Stored data entries:
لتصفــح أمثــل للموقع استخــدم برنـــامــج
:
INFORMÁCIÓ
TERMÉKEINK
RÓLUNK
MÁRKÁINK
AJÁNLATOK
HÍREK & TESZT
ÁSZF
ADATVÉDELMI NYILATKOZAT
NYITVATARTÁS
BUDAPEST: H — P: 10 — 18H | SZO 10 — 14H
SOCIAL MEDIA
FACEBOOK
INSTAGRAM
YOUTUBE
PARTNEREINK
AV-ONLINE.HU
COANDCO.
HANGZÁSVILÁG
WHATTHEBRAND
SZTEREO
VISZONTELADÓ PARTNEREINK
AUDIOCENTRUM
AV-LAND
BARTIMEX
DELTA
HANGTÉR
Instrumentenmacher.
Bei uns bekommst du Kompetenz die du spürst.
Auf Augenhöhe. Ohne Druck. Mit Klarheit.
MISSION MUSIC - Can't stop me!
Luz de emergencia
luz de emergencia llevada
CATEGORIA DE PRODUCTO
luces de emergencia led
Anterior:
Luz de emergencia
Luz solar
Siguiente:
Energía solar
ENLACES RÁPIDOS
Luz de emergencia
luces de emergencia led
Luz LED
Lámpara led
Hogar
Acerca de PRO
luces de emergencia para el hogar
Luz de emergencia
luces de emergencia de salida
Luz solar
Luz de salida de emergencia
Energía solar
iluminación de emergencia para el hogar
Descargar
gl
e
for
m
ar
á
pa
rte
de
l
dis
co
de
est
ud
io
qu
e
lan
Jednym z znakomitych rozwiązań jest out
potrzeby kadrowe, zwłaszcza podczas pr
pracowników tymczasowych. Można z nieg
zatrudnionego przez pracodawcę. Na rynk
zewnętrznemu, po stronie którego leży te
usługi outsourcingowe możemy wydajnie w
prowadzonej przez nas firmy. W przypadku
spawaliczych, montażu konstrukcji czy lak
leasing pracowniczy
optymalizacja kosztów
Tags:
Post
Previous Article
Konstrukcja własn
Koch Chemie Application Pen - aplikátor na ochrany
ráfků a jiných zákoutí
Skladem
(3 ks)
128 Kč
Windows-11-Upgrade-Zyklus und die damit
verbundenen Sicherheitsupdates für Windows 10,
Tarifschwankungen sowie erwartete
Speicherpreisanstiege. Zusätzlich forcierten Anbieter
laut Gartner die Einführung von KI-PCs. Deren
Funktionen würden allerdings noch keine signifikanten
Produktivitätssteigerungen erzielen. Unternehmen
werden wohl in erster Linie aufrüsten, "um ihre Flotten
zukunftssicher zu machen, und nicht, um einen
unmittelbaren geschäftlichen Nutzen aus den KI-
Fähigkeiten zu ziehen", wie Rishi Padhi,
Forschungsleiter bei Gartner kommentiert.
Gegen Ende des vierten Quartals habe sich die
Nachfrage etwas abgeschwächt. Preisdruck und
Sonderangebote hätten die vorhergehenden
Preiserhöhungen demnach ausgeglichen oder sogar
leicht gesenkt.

▶ [REQUIREMENT]
Among the records above, repeat exactly the line with "Bei uns bekommst du Kompetenz die du spürst.", the line with "Acerca de PRO", and every line in between, and only those.

▶ [ANSWER BOX]
Bei uns bekommst du Kompetenz die du spürst.
Auf Augenhöhe. Ohne Druck. Mit Klarheit.
MISSION MUSIC - Can't stop me!
Luz de emergencia
luz de emergencia llevada
CATEGORIA DE PRODUCTO
luces de emergencia led
Anterior:
Luz de emergencia
Luz solar
Siguiente:
Energía solar
ENLACES RÁPIDOS
Luz de emergencia
luces de emergencia led
Luz LED
Lámpara led
Hogar
Acerca de PRO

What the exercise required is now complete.